(Dataset excerpts)
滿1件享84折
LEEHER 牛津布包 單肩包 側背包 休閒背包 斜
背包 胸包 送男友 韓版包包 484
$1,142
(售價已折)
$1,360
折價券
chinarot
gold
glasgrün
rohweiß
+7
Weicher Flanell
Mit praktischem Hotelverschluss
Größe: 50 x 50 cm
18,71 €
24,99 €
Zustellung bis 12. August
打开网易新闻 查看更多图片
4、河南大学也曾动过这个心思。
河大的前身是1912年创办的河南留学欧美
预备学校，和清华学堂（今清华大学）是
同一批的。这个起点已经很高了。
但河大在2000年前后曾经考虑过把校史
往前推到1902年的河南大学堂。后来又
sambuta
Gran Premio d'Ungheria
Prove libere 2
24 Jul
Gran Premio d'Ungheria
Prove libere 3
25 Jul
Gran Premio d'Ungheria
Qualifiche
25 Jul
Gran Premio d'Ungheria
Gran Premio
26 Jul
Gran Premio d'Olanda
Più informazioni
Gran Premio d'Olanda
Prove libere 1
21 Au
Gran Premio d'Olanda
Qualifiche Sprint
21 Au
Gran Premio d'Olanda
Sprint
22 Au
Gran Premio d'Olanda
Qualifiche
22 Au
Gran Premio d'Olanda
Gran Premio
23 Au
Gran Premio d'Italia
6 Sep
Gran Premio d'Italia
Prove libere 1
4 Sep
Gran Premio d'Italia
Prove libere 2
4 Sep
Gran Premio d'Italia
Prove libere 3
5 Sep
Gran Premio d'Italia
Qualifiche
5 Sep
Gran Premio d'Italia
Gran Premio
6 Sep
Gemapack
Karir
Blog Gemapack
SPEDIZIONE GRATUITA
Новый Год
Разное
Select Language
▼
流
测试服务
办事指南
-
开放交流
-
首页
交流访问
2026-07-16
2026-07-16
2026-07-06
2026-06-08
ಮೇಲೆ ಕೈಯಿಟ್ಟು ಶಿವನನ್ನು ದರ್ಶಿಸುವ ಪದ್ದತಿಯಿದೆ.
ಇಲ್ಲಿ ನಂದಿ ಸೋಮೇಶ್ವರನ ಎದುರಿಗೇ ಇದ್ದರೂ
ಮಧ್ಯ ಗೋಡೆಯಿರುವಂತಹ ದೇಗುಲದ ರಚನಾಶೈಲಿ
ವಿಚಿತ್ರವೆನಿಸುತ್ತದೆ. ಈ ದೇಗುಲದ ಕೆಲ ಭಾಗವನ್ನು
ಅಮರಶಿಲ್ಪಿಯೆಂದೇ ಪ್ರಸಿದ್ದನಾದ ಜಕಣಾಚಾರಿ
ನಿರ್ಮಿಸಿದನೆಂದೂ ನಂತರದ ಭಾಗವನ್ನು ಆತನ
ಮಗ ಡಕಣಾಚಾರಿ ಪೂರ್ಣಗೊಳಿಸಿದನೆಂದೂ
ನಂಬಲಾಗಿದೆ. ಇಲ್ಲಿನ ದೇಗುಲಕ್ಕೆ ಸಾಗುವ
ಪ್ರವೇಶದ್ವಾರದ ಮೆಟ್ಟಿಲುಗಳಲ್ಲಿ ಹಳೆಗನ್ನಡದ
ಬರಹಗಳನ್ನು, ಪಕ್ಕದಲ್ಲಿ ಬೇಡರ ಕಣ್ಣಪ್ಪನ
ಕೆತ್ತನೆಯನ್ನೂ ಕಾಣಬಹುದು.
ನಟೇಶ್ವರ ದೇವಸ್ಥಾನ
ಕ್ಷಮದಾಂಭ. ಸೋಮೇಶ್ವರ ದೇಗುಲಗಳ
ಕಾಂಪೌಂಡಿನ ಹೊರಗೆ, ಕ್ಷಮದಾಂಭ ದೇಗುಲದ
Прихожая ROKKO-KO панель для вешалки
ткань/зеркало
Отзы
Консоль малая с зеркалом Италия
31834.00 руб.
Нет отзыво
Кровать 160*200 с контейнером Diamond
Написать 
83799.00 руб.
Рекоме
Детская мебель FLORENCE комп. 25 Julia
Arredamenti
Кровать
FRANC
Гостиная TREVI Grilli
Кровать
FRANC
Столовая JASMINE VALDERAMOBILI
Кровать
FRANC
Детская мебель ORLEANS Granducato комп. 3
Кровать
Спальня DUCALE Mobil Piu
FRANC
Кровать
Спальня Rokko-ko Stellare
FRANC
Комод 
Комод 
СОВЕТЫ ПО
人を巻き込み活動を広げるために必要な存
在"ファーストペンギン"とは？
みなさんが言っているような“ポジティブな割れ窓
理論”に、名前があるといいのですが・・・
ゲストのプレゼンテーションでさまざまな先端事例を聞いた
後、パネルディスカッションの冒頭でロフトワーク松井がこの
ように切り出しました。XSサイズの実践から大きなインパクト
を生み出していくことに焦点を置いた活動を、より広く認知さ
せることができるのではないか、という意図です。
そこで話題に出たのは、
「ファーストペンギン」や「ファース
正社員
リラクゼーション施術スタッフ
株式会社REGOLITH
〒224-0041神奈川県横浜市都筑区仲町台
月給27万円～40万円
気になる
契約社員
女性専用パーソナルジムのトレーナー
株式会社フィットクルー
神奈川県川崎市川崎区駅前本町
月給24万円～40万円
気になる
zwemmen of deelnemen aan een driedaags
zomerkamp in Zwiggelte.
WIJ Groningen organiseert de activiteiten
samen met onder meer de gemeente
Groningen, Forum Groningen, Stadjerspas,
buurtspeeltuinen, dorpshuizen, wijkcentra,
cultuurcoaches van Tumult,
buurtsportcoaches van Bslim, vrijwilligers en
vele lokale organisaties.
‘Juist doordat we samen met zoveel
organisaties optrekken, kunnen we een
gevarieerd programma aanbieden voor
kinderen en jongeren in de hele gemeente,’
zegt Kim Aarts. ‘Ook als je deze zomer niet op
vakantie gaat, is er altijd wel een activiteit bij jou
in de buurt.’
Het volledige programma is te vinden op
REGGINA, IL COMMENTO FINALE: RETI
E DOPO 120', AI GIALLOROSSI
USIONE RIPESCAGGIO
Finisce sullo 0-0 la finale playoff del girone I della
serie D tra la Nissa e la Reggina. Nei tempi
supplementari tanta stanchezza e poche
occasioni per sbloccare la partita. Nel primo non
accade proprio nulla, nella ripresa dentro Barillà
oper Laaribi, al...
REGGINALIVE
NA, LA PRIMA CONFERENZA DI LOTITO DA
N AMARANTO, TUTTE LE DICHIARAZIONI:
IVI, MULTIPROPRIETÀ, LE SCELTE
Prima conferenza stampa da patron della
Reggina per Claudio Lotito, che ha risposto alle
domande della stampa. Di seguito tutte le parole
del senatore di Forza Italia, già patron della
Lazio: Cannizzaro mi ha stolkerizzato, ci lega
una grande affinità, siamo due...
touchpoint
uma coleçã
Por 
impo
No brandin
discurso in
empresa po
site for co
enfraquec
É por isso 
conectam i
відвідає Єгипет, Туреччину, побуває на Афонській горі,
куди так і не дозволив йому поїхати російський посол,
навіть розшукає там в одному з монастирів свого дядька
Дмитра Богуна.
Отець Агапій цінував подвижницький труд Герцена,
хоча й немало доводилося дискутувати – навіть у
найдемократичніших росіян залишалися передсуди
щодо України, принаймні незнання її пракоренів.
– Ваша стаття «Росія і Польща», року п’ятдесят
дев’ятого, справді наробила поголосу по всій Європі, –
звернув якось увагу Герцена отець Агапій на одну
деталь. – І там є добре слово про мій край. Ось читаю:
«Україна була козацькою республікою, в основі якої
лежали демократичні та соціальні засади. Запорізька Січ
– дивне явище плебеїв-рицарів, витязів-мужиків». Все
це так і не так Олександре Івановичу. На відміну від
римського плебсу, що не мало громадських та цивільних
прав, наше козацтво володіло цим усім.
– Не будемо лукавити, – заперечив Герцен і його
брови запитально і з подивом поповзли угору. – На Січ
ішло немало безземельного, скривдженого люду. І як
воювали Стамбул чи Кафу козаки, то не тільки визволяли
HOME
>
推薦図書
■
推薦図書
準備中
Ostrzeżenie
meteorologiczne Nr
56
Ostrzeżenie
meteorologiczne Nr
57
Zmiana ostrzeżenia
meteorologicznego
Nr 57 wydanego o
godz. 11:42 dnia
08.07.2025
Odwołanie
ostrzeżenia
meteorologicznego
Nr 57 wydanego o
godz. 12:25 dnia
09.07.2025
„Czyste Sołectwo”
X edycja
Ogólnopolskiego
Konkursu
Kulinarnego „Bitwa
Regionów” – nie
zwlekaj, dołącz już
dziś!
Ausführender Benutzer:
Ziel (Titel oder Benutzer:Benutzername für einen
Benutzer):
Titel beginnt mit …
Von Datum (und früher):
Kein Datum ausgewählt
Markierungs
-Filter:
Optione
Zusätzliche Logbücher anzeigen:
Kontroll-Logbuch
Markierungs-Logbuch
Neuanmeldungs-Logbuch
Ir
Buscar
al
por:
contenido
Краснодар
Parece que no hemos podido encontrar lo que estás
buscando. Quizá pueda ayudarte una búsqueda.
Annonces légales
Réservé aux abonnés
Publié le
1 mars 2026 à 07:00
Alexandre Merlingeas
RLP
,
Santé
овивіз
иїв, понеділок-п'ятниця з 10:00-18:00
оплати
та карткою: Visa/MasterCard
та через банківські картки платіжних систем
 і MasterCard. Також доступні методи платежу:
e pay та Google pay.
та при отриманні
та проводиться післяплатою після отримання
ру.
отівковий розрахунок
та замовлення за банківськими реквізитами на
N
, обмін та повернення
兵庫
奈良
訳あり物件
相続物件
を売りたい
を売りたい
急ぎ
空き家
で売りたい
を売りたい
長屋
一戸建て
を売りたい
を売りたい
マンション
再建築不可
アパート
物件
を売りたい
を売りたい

=== What needs to be done ===
The lines to return are those in the entries above that hold "Benutzer".

=== Result below ===
Ausführender Benutzer:
Ziel (Titel oder Benutzer:Benutzername für einen
Benutzer):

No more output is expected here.